» What you will do
Go through the records below and return each line that has "ORDERS" in it.

------ Provided data

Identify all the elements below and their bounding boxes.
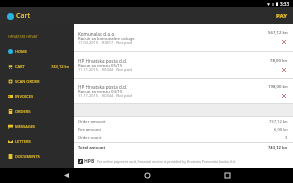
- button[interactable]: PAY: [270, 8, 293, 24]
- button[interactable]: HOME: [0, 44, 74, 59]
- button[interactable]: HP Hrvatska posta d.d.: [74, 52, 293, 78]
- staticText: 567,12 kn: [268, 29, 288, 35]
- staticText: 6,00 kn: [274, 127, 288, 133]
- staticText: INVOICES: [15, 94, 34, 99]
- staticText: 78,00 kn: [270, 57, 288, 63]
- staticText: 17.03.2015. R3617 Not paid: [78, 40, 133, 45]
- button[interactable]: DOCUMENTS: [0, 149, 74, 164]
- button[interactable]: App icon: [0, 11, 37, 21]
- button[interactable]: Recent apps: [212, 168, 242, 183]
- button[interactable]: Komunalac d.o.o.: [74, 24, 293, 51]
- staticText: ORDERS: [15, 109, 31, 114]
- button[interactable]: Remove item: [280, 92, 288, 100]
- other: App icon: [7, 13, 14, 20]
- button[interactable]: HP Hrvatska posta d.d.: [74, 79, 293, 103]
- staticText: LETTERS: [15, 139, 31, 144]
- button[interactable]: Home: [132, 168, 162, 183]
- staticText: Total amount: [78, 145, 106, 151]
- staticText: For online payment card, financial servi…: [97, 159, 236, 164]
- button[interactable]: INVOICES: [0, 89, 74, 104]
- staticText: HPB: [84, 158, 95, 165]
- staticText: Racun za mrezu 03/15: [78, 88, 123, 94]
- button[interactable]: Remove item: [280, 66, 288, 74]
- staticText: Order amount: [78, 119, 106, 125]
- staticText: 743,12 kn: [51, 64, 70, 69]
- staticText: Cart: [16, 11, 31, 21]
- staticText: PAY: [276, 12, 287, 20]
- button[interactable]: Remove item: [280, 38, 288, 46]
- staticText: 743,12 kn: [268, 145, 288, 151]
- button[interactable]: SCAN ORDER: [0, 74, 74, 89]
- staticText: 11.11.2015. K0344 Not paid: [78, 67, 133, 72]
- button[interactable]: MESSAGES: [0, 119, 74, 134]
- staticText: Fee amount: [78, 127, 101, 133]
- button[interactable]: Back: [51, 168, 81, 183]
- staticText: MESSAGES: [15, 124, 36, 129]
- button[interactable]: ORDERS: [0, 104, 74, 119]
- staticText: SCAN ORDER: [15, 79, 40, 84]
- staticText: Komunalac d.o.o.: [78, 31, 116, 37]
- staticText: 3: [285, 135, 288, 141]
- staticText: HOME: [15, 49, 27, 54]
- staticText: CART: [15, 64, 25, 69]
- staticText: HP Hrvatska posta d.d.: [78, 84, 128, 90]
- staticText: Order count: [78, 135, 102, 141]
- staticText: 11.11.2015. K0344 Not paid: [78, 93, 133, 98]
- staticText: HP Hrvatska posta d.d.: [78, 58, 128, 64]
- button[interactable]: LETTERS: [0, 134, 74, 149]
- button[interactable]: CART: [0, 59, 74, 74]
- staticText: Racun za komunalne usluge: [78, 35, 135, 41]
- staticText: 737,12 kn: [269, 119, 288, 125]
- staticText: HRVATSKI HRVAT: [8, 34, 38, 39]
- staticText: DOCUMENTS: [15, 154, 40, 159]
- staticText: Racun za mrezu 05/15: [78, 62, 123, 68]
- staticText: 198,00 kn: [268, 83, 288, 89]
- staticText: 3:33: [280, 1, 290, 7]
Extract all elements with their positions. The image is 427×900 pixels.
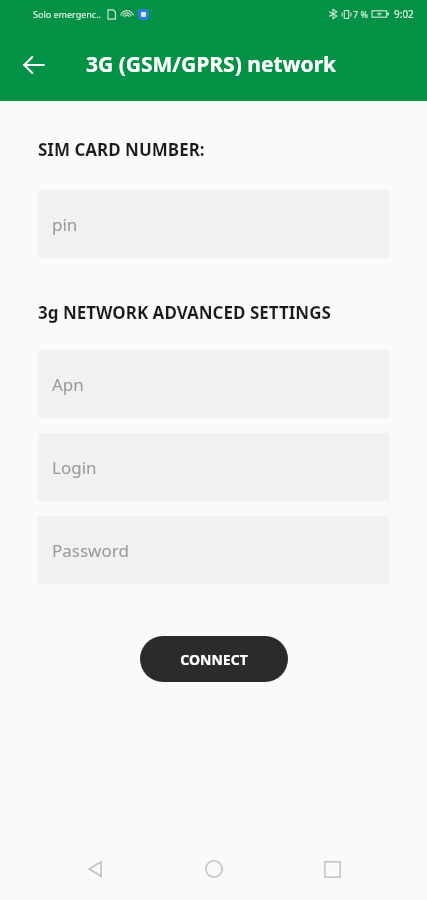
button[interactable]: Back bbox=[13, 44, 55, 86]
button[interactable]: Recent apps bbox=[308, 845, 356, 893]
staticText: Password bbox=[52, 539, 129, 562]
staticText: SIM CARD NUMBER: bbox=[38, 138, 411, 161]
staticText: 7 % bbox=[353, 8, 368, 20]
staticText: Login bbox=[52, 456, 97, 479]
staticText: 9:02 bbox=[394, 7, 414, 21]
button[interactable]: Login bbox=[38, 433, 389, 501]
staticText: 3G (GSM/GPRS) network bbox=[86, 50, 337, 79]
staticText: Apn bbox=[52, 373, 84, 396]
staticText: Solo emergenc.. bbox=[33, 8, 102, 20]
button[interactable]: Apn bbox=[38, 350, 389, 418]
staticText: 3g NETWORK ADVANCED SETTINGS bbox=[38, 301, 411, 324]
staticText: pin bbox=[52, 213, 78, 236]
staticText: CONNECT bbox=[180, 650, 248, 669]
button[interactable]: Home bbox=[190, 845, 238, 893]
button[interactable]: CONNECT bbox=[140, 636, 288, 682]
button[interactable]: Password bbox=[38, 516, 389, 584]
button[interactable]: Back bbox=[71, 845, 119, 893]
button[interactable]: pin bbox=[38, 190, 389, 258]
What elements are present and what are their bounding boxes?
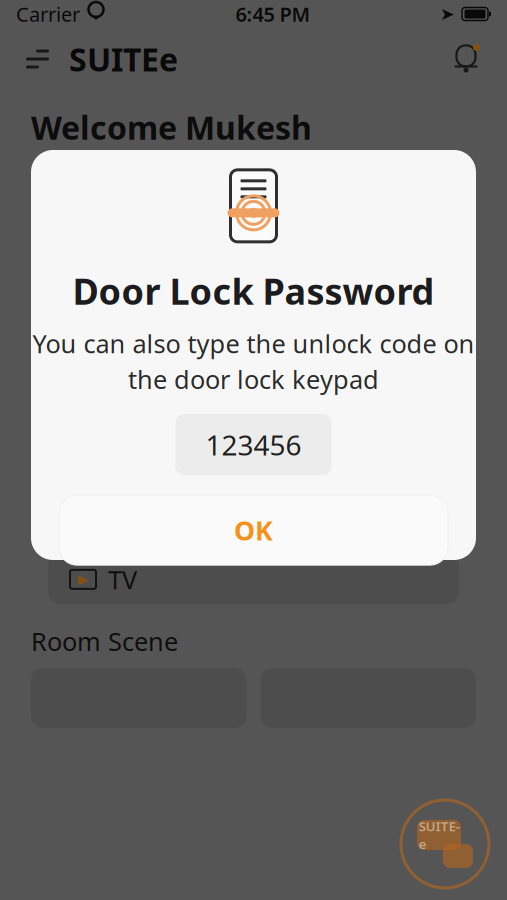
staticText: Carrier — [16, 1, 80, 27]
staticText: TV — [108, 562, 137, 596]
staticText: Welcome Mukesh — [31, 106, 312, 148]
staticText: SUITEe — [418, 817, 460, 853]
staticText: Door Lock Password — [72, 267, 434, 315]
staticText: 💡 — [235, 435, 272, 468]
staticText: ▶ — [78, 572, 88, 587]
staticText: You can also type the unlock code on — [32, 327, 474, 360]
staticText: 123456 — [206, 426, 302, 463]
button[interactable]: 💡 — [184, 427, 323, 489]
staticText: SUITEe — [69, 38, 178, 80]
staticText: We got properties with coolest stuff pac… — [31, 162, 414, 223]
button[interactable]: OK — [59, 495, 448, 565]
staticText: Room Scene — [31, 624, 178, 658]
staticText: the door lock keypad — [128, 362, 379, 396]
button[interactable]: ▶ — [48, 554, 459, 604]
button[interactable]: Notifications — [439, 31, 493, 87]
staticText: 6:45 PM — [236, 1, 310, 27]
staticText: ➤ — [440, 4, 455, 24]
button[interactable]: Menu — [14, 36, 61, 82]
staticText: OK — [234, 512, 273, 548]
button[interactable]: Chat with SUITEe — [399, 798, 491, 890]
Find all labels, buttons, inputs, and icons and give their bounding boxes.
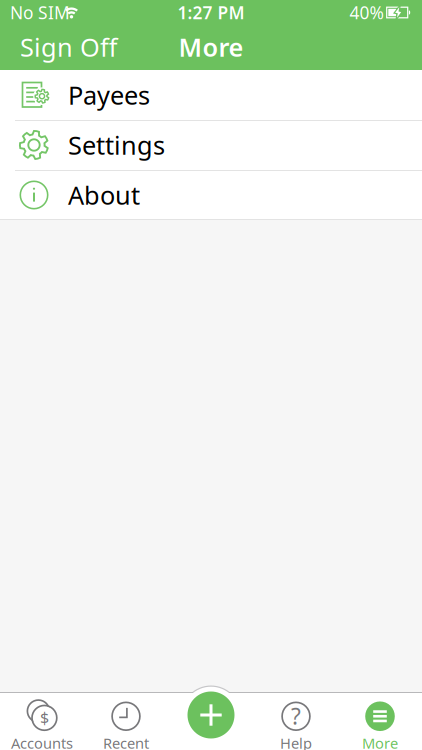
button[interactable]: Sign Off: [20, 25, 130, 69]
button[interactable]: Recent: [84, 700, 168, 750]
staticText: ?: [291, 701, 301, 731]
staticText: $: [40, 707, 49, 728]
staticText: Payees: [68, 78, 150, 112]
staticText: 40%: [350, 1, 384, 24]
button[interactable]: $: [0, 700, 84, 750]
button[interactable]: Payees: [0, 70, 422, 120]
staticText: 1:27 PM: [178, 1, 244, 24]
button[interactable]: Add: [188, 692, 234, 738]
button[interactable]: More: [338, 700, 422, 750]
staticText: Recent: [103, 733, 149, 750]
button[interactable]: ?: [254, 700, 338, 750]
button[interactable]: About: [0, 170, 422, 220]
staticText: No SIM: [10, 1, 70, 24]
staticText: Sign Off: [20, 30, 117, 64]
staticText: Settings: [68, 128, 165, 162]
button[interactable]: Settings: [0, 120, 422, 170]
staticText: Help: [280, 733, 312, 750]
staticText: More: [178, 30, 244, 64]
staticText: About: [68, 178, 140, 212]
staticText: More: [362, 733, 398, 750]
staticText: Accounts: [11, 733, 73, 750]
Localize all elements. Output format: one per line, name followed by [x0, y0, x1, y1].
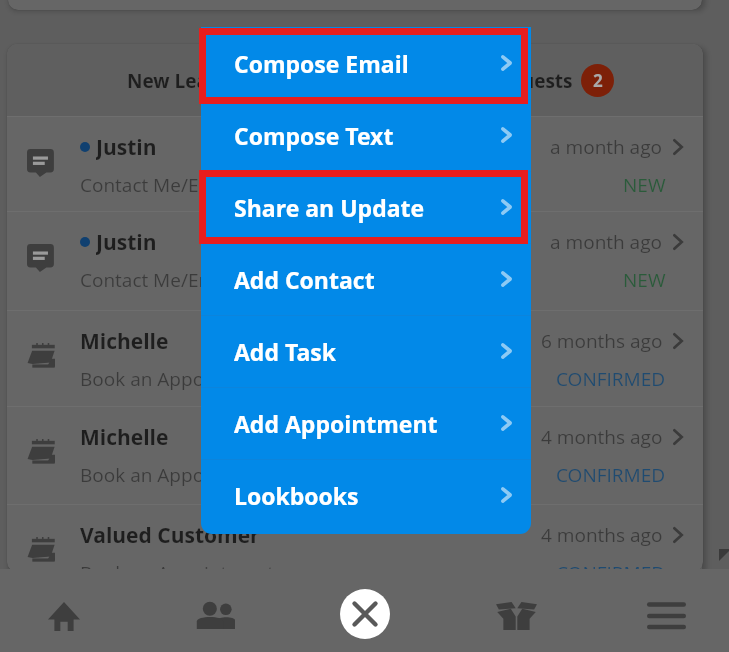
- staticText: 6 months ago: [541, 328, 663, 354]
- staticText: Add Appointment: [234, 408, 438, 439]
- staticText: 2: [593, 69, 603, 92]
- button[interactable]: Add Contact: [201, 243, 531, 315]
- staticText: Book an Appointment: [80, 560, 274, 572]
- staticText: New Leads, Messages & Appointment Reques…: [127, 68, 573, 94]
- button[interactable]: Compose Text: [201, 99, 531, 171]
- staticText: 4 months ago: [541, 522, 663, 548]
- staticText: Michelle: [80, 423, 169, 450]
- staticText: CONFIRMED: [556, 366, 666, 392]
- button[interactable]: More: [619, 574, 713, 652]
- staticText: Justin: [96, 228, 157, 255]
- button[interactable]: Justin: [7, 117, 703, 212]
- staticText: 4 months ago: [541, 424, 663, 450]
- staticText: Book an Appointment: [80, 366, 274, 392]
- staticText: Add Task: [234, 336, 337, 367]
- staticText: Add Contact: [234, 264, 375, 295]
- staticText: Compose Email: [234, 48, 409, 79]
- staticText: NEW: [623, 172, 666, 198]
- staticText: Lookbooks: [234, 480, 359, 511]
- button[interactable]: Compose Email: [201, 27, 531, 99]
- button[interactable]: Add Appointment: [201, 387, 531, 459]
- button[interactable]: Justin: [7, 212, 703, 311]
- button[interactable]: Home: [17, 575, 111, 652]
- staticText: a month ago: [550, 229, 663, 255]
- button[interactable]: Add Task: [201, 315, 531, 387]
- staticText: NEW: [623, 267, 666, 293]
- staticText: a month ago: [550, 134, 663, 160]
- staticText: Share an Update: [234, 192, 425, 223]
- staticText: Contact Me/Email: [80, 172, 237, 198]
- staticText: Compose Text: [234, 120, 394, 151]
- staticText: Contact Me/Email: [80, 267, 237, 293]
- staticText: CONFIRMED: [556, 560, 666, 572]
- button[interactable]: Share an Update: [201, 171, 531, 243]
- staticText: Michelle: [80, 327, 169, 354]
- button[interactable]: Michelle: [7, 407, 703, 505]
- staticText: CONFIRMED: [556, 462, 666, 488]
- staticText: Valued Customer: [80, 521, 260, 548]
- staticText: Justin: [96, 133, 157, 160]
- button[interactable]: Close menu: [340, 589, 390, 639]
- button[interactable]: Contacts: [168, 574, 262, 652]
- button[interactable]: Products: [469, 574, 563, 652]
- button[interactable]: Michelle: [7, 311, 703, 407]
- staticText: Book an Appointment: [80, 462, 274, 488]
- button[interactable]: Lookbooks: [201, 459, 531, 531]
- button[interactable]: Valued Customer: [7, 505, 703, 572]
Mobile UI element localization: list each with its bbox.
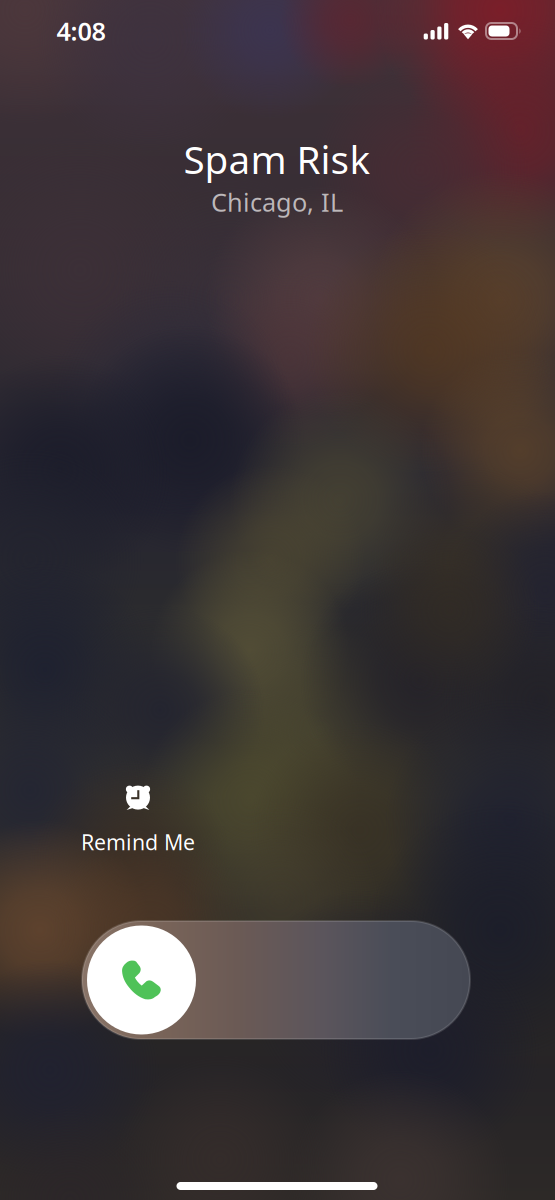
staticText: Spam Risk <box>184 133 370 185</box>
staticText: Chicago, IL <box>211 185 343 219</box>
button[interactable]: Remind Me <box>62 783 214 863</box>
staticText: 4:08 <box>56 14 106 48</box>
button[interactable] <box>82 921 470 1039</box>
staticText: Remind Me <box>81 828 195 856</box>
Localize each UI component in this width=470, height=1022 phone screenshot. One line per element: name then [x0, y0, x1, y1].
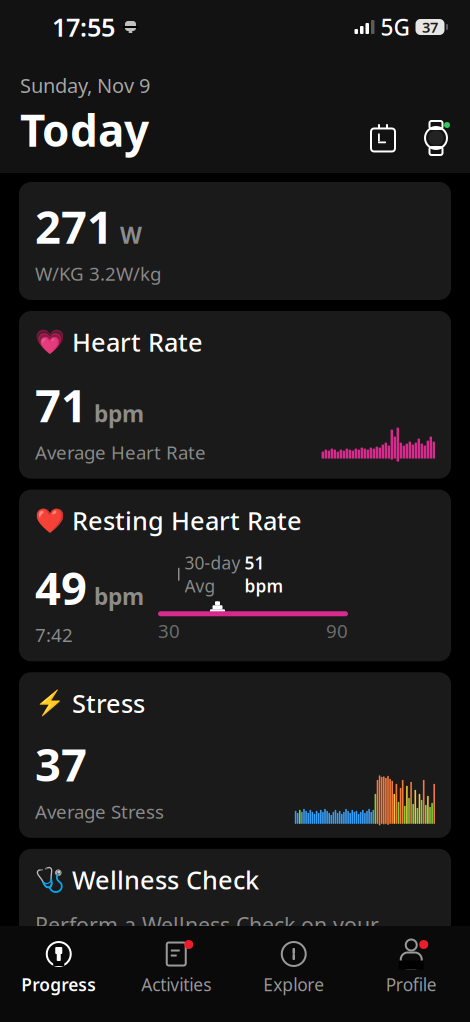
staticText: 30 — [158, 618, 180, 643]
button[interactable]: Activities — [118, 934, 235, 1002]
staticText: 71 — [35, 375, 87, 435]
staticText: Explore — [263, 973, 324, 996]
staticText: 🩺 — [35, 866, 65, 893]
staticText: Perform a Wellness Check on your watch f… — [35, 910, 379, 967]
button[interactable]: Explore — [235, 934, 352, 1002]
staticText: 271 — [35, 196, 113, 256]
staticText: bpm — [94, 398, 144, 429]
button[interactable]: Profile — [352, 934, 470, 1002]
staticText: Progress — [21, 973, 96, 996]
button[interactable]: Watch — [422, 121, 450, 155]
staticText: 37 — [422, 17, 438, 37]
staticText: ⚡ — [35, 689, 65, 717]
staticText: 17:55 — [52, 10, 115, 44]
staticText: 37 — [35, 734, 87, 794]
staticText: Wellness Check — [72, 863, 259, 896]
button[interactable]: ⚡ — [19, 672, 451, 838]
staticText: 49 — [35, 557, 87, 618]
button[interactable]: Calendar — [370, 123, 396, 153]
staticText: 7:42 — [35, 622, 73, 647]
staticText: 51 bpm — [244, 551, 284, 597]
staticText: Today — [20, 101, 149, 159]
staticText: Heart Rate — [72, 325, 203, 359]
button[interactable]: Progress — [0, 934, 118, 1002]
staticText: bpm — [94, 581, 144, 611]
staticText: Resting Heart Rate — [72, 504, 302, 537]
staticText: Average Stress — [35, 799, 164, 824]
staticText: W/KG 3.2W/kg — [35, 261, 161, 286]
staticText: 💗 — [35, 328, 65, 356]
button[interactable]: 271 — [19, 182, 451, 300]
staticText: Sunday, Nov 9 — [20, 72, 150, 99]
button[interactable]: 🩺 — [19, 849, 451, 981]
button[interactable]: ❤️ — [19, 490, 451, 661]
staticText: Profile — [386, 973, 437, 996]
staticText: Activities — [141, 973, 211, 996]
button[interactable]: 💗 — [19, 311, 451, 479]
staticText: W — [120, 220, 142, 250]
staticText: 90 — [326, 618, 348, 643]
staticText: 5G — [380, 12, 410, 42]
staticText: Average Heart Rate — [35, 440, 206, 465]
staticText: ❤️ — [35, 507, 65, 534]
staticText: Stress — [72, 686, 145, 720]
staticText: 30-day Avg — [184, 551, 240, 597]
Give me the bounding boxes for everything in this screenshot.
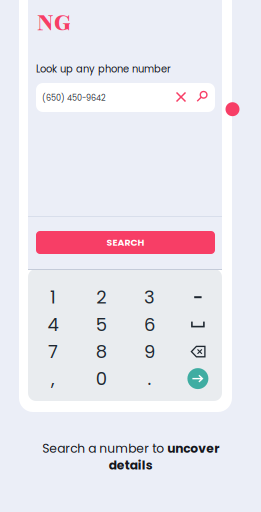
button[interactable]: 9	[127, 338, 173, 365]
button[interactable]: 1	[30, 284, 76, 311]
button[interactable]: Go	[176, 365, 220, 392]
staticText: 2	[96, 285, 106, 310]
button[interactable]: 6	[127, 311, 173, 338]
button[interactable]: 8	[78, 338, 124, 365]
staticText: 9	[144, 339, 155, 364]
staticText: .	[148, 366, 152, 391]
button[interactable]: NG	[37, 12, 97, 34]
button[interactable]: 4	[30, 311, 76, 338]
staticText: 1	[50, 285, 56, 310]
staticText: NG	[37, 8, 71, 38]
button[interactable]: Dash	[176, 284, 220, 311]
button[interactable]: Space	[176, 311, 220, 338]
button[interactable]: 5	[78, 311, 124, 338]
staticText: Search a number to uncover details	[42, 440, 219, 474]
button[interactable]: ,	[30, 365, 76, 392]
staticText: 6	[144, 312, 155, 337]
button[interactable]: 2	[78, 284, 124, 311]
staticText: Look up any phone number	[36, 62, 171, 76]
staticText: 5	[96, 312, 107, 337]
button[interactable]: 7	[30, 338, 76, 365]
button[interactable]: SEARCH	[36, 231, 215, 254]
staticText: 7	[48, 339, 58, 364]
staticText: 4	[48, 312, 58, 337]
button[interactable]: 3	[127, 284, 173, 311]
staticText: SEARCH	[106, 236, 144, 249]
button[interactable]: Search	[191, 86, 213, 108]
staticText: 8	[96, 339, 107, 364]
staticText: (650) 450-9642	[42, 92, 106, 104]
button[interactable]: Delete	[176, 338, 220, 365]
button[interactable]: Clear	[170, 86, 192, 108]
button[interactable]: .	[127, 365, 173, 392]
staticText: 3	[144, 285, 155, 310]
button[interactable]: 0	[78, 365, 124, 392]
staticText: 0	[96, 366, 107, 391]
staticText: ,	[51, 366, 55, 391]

------------

» Output
- staticText: ORDERS: [15, 109, 31, 114]
- button[interactable]: ORDERS: [0, 104, 74, 119]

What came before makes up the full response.